## To do:
Copy out exactly the lines spanning the line with "KIEK LAIKO UŽTRUNKA DOVANOS GAMYBA?" to the line with "Jizerská Padesátka 8.1.2012", inclusive, from the data underneath, with no pictures.
[Given data]
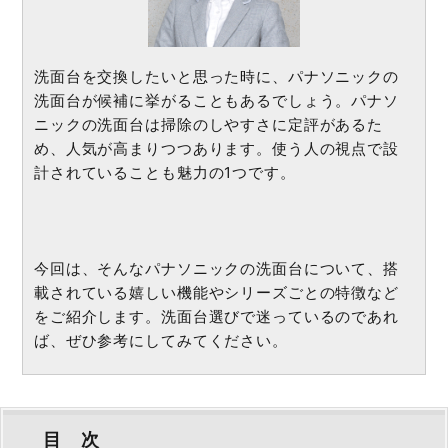
洗面台を交換したいと思った時に、パナソニックの
洗面台が候補に挙がることもあるでしょう。パナソ
ニックの洗面台は掃除のしやすさに定評があるた
め、人気が高まりつつあります。使う人の視点で設
計されていることも魅力の1つです。
今回は、そんなパナソニックの洗面台について、搭
載されている嬉しい機能やシリーズごとの特徴など
をご紹介します。洗面台選びで迷っているのであれ
ば、ぜひ参考にしてみてください。
目 次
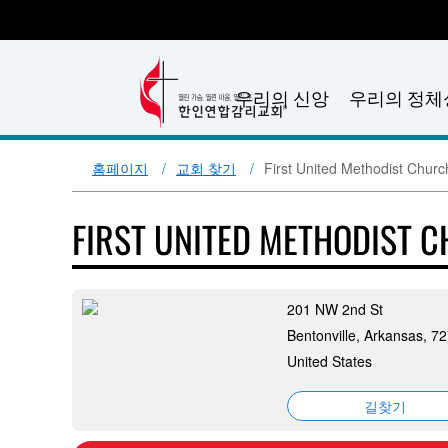
우리의 신앙
우리의 정체
홈페이지
교회 찾기
First United Methodist Churc
FIRST UNITED METHODIST 
201 NW 2nd St
Bentonville, Arkansas, 7
United States
길찾기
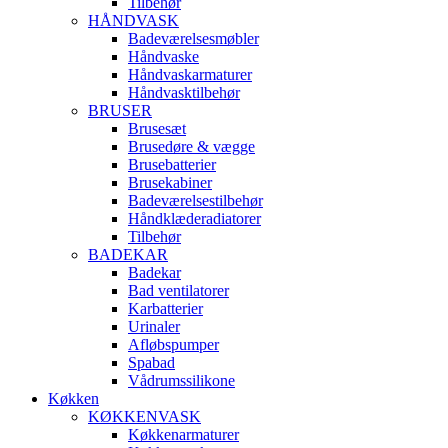
Tilbehør
HÅNDVASK
Badeværelsesmøbler
Håndvaske
Håndvaskarmaturer
Håndvasktilbehør
BRUSER
Brusesæt
Brusedøre & vægge
Brusebatterier
Brusekabiner
Badeværelsestilbehør
Håndklæderadiatorer
Tilbehør
BADEKAR
Badekar
Bad ventilatorer
Karbatterier
Urinaler
Afløbspumper
Spabad
Vådrumssilikone
Køkken
KØKKENVASK
Køkkenarmaturer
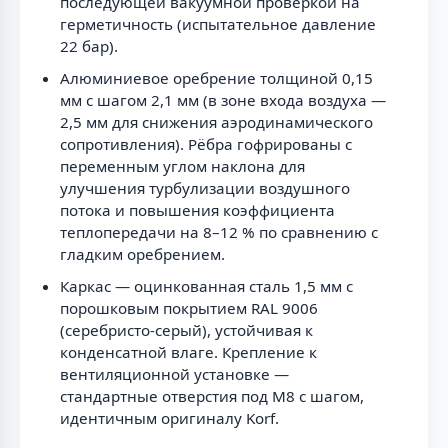
последующей вакуумной проверкой на
герметичность (испытательное давление
22 бар).
Алюминиевое оребрение толщиной 0,15
мм с шагом 2,1 мм (в зоне входа воздуха —
2,5 мм для снижения аэродинамического
сопротивления). Рёбра гофрированы с
переменным углом наклона для
улучшения турбулизации воздушного
потока и повышения коэффициента
теплопередачи на 8–12 % по сравнению с
гладким оребрением.
Каркас — оцинкованная сталь 1,5 мм с
порошковым покрытием RAL 9006
(серебристо-серый), устойчивая к
конденсатной влаге. Крепление к
вентиляционной установке —
стандартные отверстия под М8 с шагом,
идентичным оригиналу Korf.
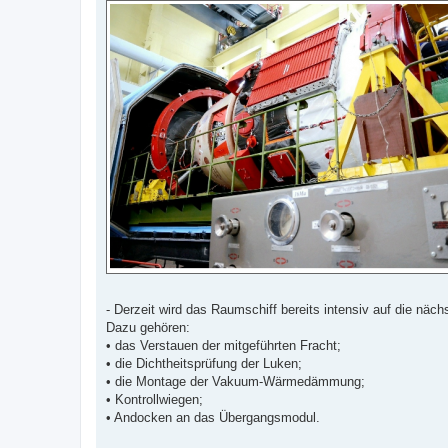
s
e
n
e
r
B
e
i
t
r
a
g
- Derzeit wird das Raumschiff bereits intensiv auf die nächs
Dazu gehören:
• das Verstauen der mitgeführten Fracht;
• die Dichtheitsprüfung der Luken;
• die Montage der Vakuum-Wärmedämmung;
• Kontrollwiegen;
• Andocken an das Übergangsmodul.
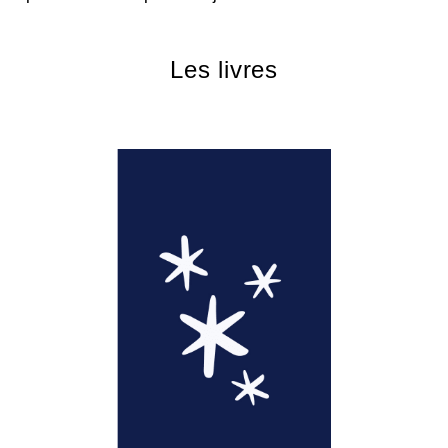
Les livres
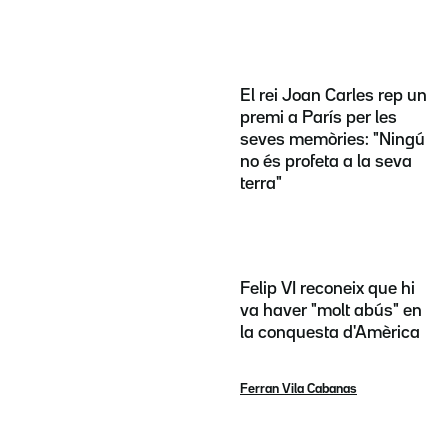
El rei Joan Carles rep un
premi a París per les
seves memòries: "Ningú
no és profeta a la seva
terra"
Felip VI reconeix que hi
va haver "molt abús" en
la conquesta d'Amèrica
Ferran Vila Cabanas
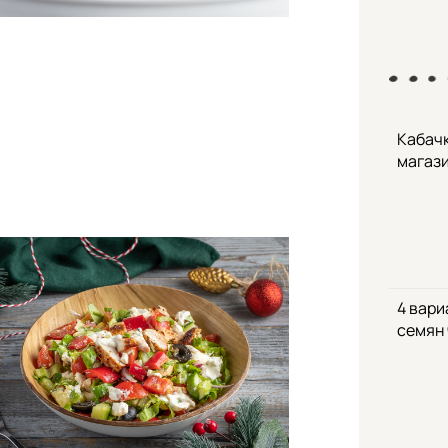
Кабачк
магаз
4 вари
семян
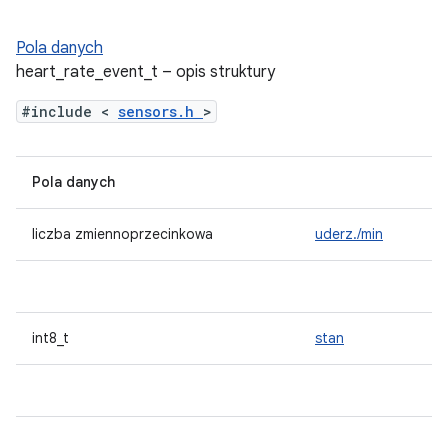
Pola danych
heart_rate_event_t – opis struktury
#include <
sensors.h
>
Pola danych
liczba zmiennoprzecinkowa
uderz./min
int8_t
stan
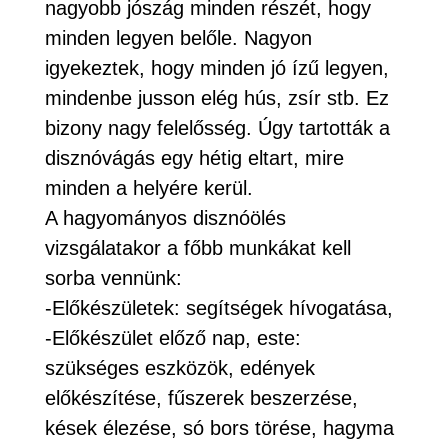
nagyobb jószág minden részét, hogy
minden legyen belőle. Nagyon
igyekeztek, hogy minden jó ízű legyen,
mindenbe jusson elég hús, zsír stb. Ez
bizony nagy felelősség. Úgy tartották a
disznóvágás egy hétig eltart, mire
minden a helyére kerül.
A hagyományos disznóölés
vizsgálatakor a főbb munkákat kell
sorba vennünk:
-Előkészületek: segítségek hívogatása,
-Előkészület előző nap, este:
szükséges eszközök, edények
előkészítése, fűszerek beszerzése,
kések élezése, só bors törése, hagyma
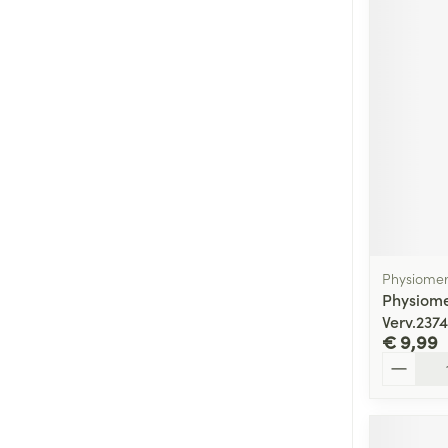
Physiome
Physiome
Verv.237
€ 9,99
Aantal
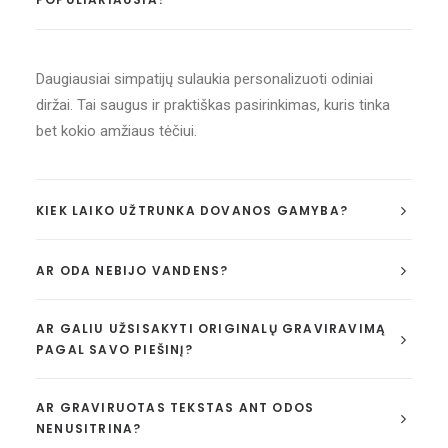
Daugiausiai simpatijų sulaukia personalizuoti odiniai
diržai. Tai saugus ir praktiškas pasirinkimas, kuris tinka
bet kokio amžiaus tėčiui.
KIEK LAIKO UŽTRUNKA DOVANOS GAMYBA?
AR ODA NEBIJO VANDENS?
AR GALIU UŽSISAKYTI ORIGINALŲ GRAVIRAVIMĄ
PAGAL SAVO PIEŠINĮ?
AR GRAVIRUOTAS TEKSTAS ANT ODOS
NENUSITRINA?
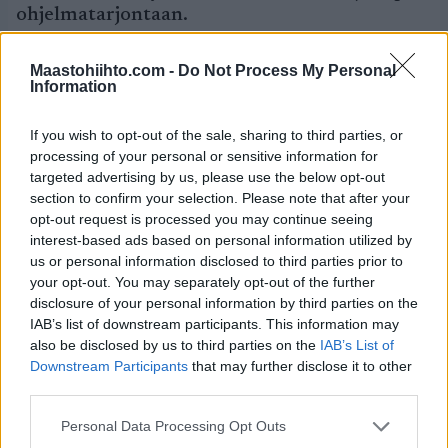
ohjelmatarjontaan.
Ski Classics kilpailut kaudella 2012
Maastohiihto.com -
Do Not Process My Personal
Information
Jizerská Padesátka 8.1.2012
Marcialonga 29.1.2012
If you wish to opt-out of the sale, sharing to third parties, or
König Ludwig Lauf 5.2.2012
processing of your personal or sensitive information for
Vasaloppet 4.3.2012
targeted advertising by us, please use the below opt-out
Birkebeinerrennet 17.2.2012
section to confirm your selection. Please note that after your
opt-out request is processed you may continue seeing
Ski Classics Final 2012 – Norefjellrennet
interest-based ads based on personal information utilized by
us or personal information disclosed to third parties prior to
Tartu Ski Marathonin kohtalosta ilmeisesti
your opt-out. You may separately opt-out of the further
neuvotellaan vielä. Järjestäjille on tarjottu
disclosure of your personal information by third parties on the
mahdollisuutta olla mukana Ski Classics-
IAB’s list of downstream participants. This information may
sarjassa, mutta tiettävästi järjestäjillä on ollut
also be disclosed by us to third parties on the
IAB’s List of
vaikeuksia saada kasaan tarvittavaa
Downstream Participants
that may further disclose it to other
rahasummaa televisiointia varten. Tartu Ski
third parties.
Marathonin kohtalo Ski Classicsin suhteen
Please note that this website/app uses one or more Google
Personal Data Processing Opt Outs
ratkeaa syyskuun alkupuolella.
services and may gather and store information including but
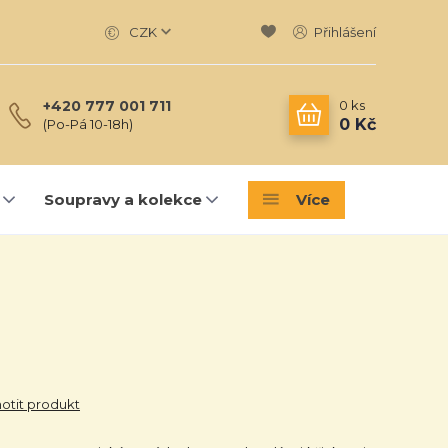
CZK
Přihlášení
0
ks
+420 777 001 711
0 Kč
(Po-Pá 10-18h)
Soupravy a kolekce
Více
tit produkt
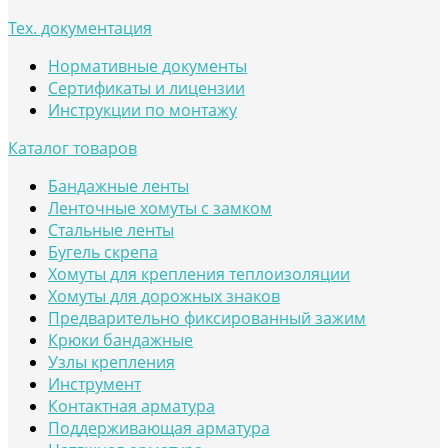
Тех. документация
Нормативные документы
Сертификаты и лицензии
Инструкции по монтажу
Каталог товаров
Бандажные ленты
Ленточные хомуты с замком
Стальные ленты
Бугель скрепа
Хомуты для крепления теплоизоляции
Хомуты для дорожных знаков
Предварительно фиксированный зажим
Крюки бандажные
Узлы крепления
Инструмент
Контактная арматура
Поддерживающая арматура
[/Given data]
## Answer to the exercise:
KIEK LAIKO UŽTRUNKA DOVANOS GAMYBA?
AR ODA NEBIJO VANDENS?
AR GALIU UŽSISAKYTI ORIGINALŲ GRAVIRAVIMĄ
PAGAL SAVO PIEŠINĮ?
AR GRAVIRUOTAS TEKSTAS ANT ODOS
NENUSITRINA?
ohjelmatarjontaan.
Ski Classics kilpailut kaudella 2012
Maastohiihto.com -
Do Not Process My Personal
Information
Jizerská Padesátka 8.1.2012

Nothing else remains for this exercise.